Your response should consist solely of the lines from the one containing "souvenirs précieux. Bonne randonnée !" through the end of the data, copied exactly.
Segment Start: DATA TO EXAMINE
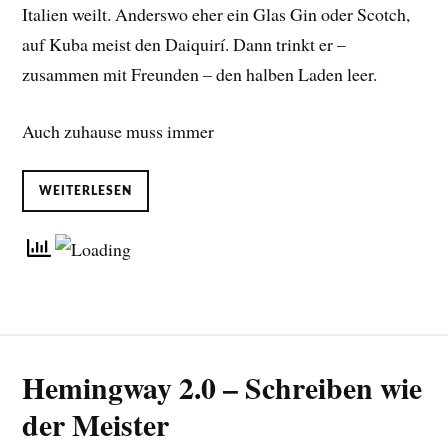
Italien weilt. Anderswo eher ein Glas Gin oder Scotch,
auf Kuba meist den Daiquirí. Dann trinkt er –
zusammen mit Freunden – den halben Laden leer.
Auch zuhause muss immer
WEITERLESEN
Hemingway 2.0 – Schreiben wie
der Meister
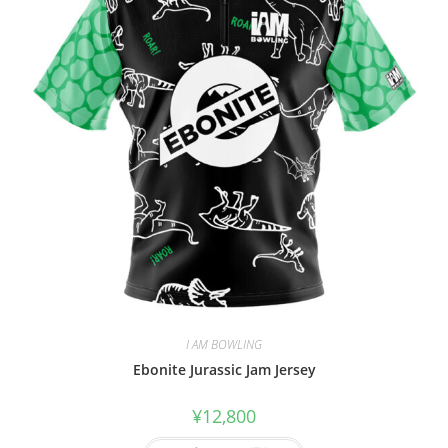
I AM BOWLING
Ebonite Jurassic Jam Jersey
¥
12,800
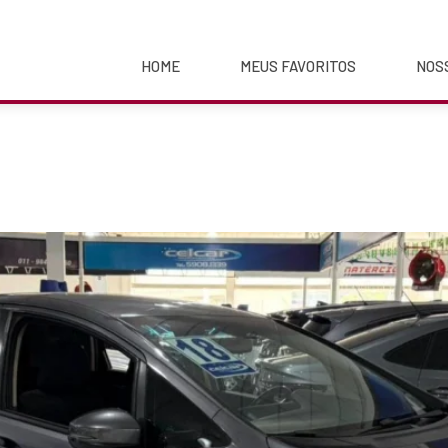
HOME
MEUS FAVORITOS
NOS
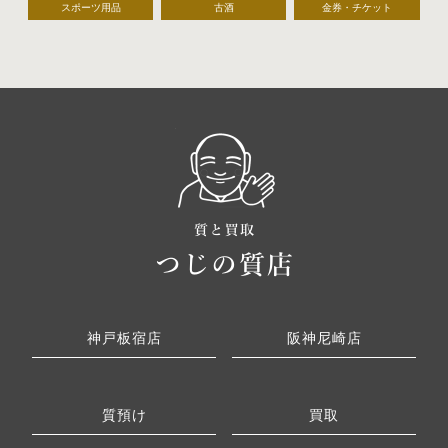
スポーツ用品
古酒
金券・チケット
神戸板宿店
阪神尼崎店
質預け
買取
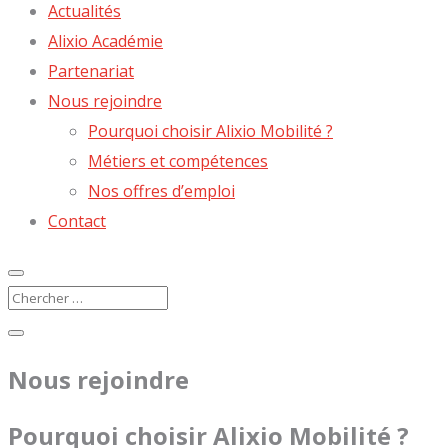
Actualités
Alixio Académie
Partenariat
Nous rejoindre
Pourquoi choisir Alixio Mobilité ?
Métiers et compétences
Nos offres d’emploi
Contact
Nous rejoindre
Pourquoi choisir Alixio Mobilité ?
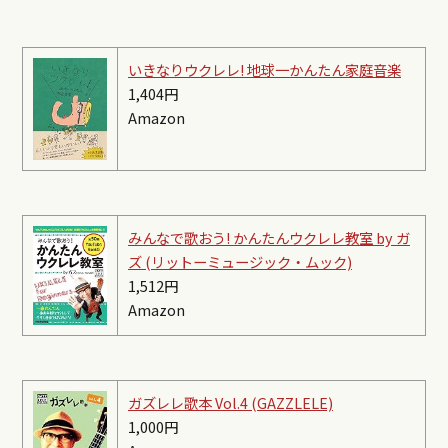
いきなりウクレレ! 地球一かんたん家庭音楽
1,404円
Amazon
みんなで歌おう! かんたんウクレレ教室 by ガ
ズ (リットーミュージック・ムック)
1,512円
Amazon
ガズレレ歌本 Vol.4 (GAZZLELE)
1,000円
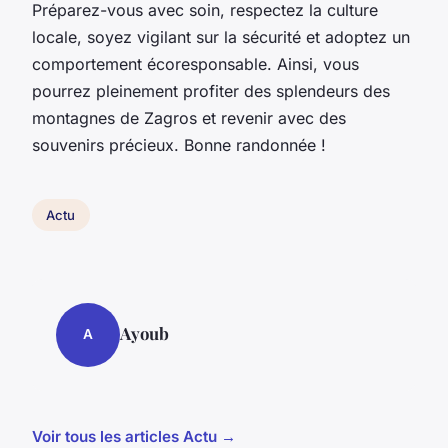
Préparez-vous avec soin, respectez la culture
locale, soyez vigilant sur la sécurité et adoptez un
comportement écoresponsable. Ainsi, vous
pourrez pleinement profiter des splendeurs des
montagnes de Zagros et revenir avec des
souvenirs précieux. Bonne randonnée !
Actu
Ayoub
A
Voir tous les articles Actu →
Segment End: DATA TO EXAMINE
» ANSWER SPACE:
souvenirs précieux. Bonne randonnée !
Actu
Ayoub
A
Voir tous les articles Actu →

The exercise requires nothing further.